A “Good Fellow’s” Wife
by [?]

Mrs. Sanford looked at him for a few seconds in silence. There was something in his look, and especially in his tone, that troubled her.

"What do you mean? Jim, you don’t intend to come back!" She took his arm. "What’s the matter? Now tell me! What are you going away for?"

He knew he could not deceive his wife’s ears and eyes just then, so he remained silent. "We’ve got to leave, Nell," he admitted at last.

"Why? What for?"

"Because I’m busted–broke–gone up the spout–and all the rest!" he said desperately, with an attempt at fun. "Mrs. Bingham and Mrs. McIlvaine have busted me–dead. "

"Why–why–what has become of the money–all the money the people have put in there?"

"Gone up with the rest. "

"What ‘ve you done with it? I don’t–"

"Well, I’ve invested it–and lost it. "

"James Gordon Sanford!" she exclaimed, trying to realize it. "Was that right? Ain’t that a case of–of–"

"Shouldn’t wonder. A case of embezzlement such as you r
ead of in the newspapers. " His tone was easy, but he avoided the look in his wife’s beautiful gray eyes.

"But it’s–stealing–ain’t it?" She stared at him, bewildered by his reckless lightness of mood. "It is now, because I’ve lost. If I’d’a won it, it ‘ud ‘a’ been financial shrewdness!"

She asked her next question after a pause, in a low voice, and through teeth almost set. "Did you go into this bank to–steal this money? Tell me that!"

"No; I didn’t, Nell. I ain’t quite up to that. "

His answer softened her a little, and she sat looking at him steadlly as he went on. The tears began to roll slowly down her cheeks. Her hands were clenched.

"The fact is, the idea came into my head last fall when I went up to Superior. My partner wanted me to go in with him on some land, and I did. We speculated on the growth of the town toward the south. We made a strike; then he wanted me to go in on a copper mine. Of course I expected–"

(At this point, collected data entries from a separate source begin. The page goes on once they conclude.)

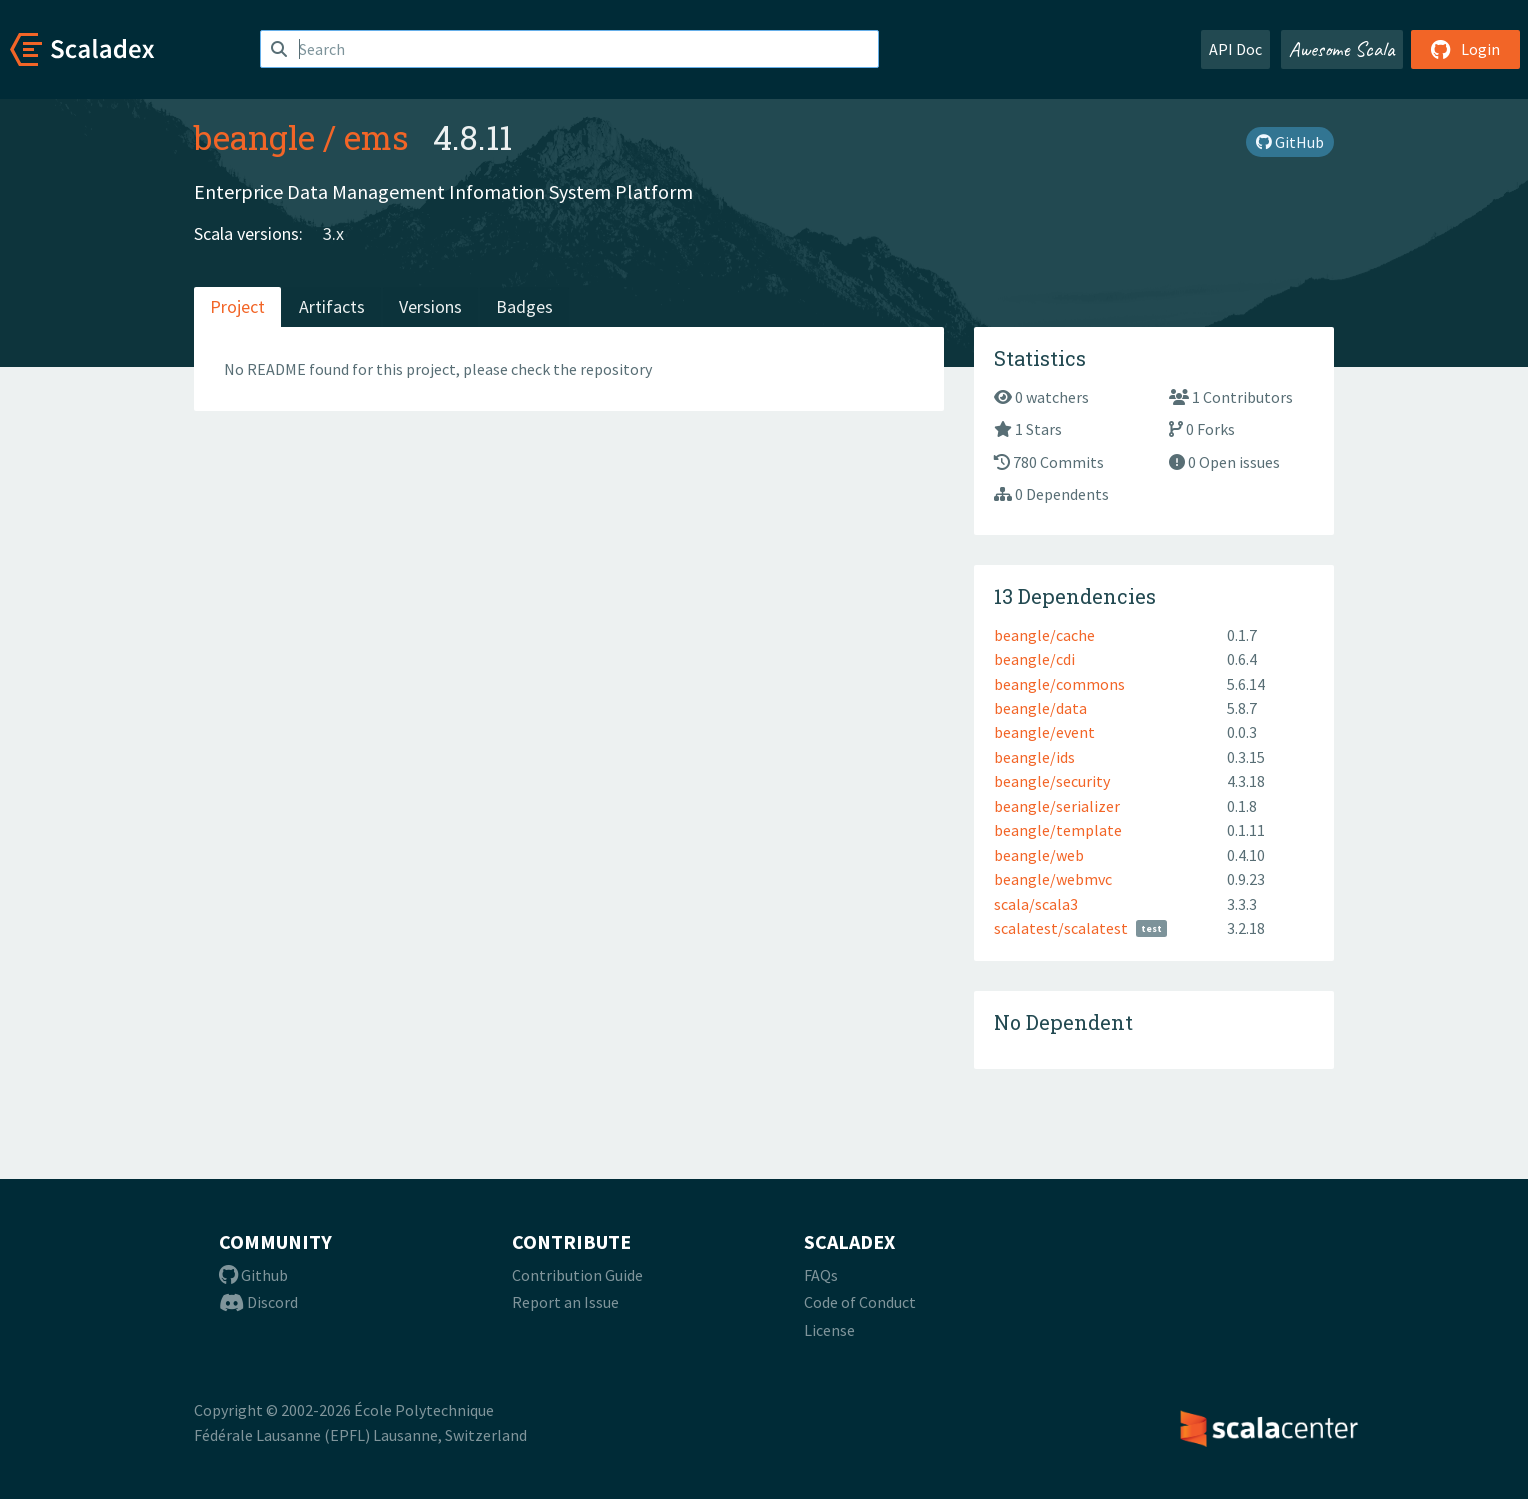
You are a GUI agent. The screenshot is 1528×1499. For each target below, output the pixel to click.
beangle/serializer (1057, 806)
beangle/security (1052, 781)
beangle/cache (1044, 635)
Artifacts (332, 306)
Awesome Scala (1342, 49)
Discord (258, 1302)
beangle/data (1040, 708)
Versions (430, 306)
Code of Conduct (860, 1302)
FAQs (821, 1275)
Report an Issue (565, 1302)
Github (253, 1275)
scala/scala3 (1036, 904)
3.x (333, 233)
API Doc (1235, 49)
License (829, 1330)
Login (1465, 49)
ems (376, 137)
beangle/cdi (1034, 659)
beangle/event (1044, 732)
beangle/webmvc (1053, 879)
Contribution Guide (577, 1275)
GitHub (1290, 142)
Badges (524, 306)
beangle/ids (1034, 757)
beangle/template (1058, 830)
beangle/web (1039, 855)
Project (237, 306)
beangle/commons (1059, 684)
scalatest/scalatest (1061, 928)
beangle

As he went on with the usual excuses her mind made all the allowances possible for him. He had always been boyish, impulsive, and lacking in judgment and strength of character. She was humiliated and frightened, but she loved and sympathized with him.

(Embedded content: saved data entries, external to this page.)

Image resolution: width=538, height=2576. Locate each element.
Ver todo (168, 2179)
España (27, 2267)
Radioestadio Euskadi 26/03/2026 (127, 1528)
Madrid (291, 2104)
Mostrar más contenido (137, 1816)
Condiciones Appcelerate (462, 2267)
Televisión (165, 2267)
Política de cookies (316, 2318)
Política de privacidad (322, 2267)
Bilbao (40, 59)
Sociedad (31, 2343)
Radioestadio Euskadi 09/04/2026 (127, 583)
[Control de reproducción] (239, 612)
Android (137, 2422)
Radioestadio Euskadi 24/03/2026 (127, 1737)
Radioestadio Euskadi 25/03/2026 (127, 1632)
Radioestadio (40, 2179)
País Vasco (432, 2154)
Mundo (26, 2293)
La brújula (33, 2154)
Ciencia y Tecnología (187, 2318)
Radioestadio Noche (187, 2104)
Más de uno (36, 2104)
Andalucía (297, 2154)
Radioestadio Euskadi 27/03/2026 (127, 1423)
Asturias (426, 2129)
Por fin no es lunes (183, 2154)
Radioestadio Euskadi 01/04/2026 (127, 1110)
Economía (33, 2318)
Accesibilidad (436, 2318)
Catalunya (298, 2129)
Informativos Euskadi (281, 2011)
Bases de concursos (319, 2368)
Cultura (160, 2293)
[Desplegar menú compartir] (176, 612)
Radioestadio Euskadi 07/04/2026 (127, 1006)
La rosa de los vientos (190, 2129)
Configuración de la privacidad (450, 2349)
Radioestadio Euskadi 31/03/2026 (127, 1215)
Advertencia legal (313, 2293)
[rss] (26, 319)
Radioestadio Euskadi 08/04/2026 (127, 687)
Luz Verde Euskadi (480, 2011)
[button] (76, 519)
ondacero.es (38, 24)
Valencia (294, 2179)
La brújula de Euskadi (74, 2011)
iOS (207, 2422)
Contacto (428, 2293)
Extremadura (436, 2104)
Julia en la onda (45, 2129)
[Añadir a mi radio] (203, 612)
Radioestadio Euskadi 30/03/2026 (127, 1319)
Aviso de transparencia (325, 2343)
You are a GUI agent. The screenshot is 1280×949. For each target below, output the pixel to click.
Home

Her silence alarmed him, and he made excuses for himself. He was speculating for her sake more than for his own, and so on.

"Cho-coo!" whistled the far-off train through the still air.

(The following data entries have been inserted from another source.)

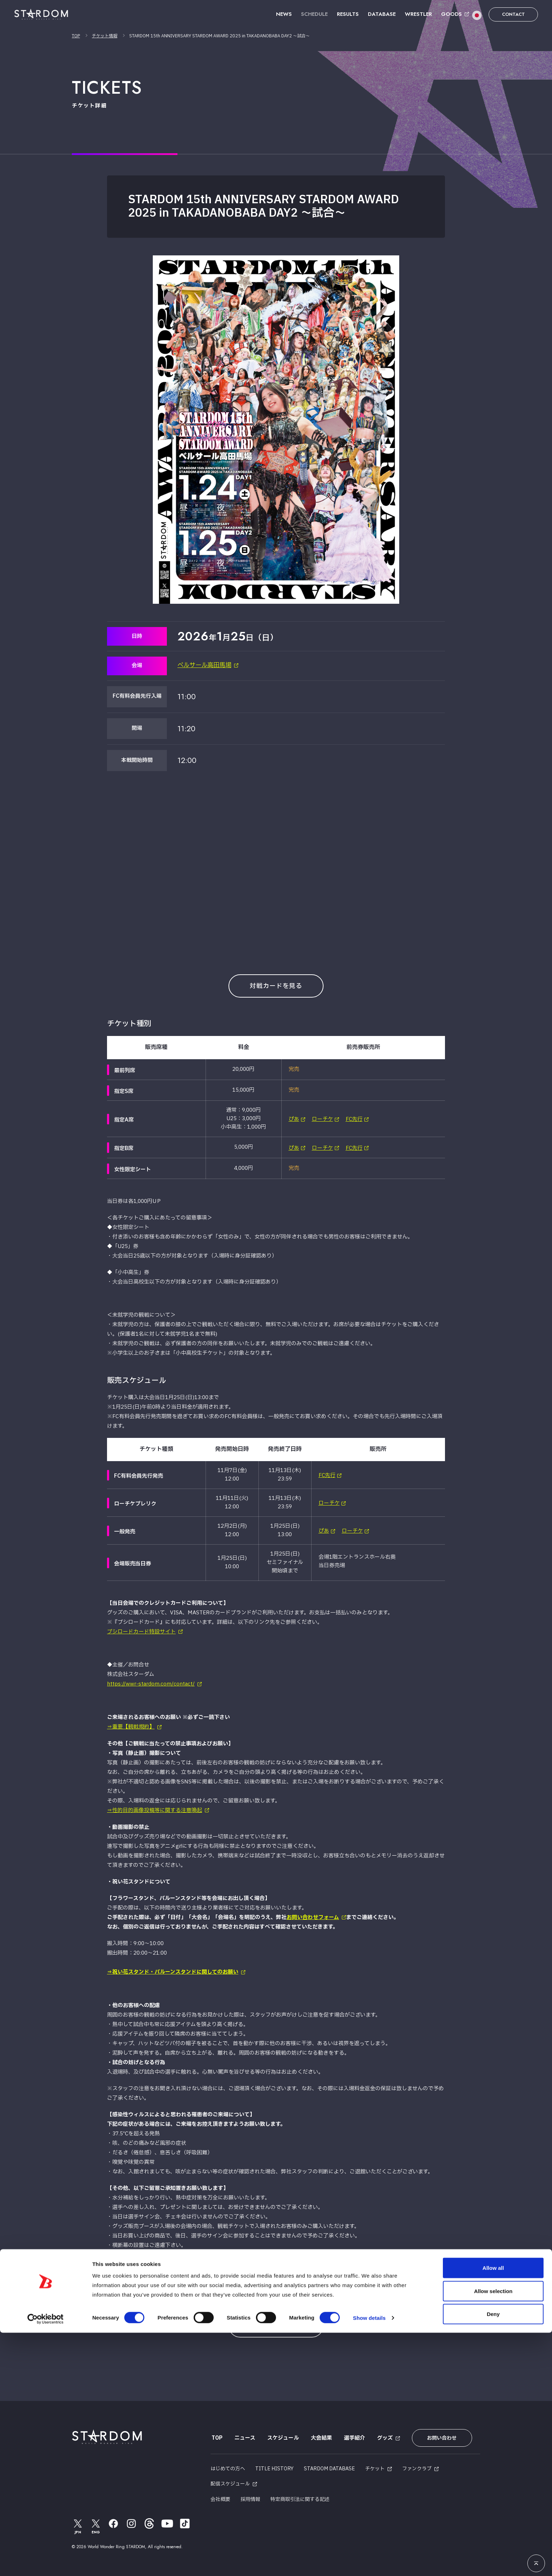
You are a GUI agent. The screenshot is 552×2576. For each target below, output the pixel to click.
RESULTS (348, 14)
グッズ (384, 2437)
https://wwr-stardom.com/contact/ (151, 1684)
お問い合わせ (439, 2436)
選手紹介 (353, 2437)
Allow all (493, 2511)
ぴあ (294, 1119)
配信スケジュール (230, 2480)
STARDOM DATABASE (329, 2465)
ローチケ (322, 1119)
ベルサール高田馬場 (205, 665)
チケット (375, 2465)
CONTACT (513, 14)
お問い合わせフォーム (313, 1916)
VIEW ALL (276, 2325)
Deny (493, 2557)
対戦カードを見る (276, 986)
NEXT (288, 2292)
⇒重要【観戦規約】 (131, 1726)
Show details (369, 2561)
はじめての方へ (228, 2465)
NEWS (284, 14)
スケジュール (282, 2437)
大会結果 (320, 2437)
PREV (264, 2292)
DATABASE (382, 14)
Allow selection (493, 2534)
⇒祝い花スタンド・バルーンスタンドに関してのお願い (172, 1971)
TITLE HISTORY (274, 2465)
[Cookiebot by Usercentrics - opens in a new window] (45, 2562)
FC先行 (354, 1119)
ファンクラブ (417, 2465)
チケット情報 (104, 36)
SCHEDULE (314, 14)
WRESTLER (418, 14)
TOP (76, 36)
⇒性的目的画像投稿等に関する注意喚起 (154, 1810)
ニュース (243, 2437)
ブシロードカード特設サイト (141, 1632)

He sprang up and reached for his coat.

She seized his arm again. "Where are you going?" she sternly asked.

"To take that train. "

‘When are you coming back?"

"I don’t know. " But his tone said, "Never. "

She felt it. Her face grew bitter. "Going to leave me and–the babies?"

"I’ll send for you soon. Come, goodbye!" He tried to put his arm about her. She stepped back.

"Jim, if you leave me tonight" ("Choo-choo!" whistled the engine) " you leave me forever. " There was a terrible resolution in her tone.

"What do you mean?"

"I mean that I’m going to stay here. If you go–I’ll never be your wife again–never!" She glanced at the sleeping children, and her chin trembled.

"I can’t face those fellows–they’ll kill me," he said in a sullen tone.

"No, they won’t. They’ll respect you, if you stay and tell ’em exactly how-it-all-is. You’ve disgraced me and my children, that’s what you’ve done! If you don’t stay–"

The clear jangle of the engine bell sounded through the night as with the whiz of escaping steam and scrape and jar of gripping brakes and howl of wheels the train came to a stop at the station. Sanford dropped his coat and sat down again. + " I’ll have to stay now. " His tone was dry and lifeless. It had a reproach in it that cut the wife deep–deep as the fountain of tears; and she went across the room and knelt at the bedside, burying her face in the clothes on the feet of her children, and sobbed silently.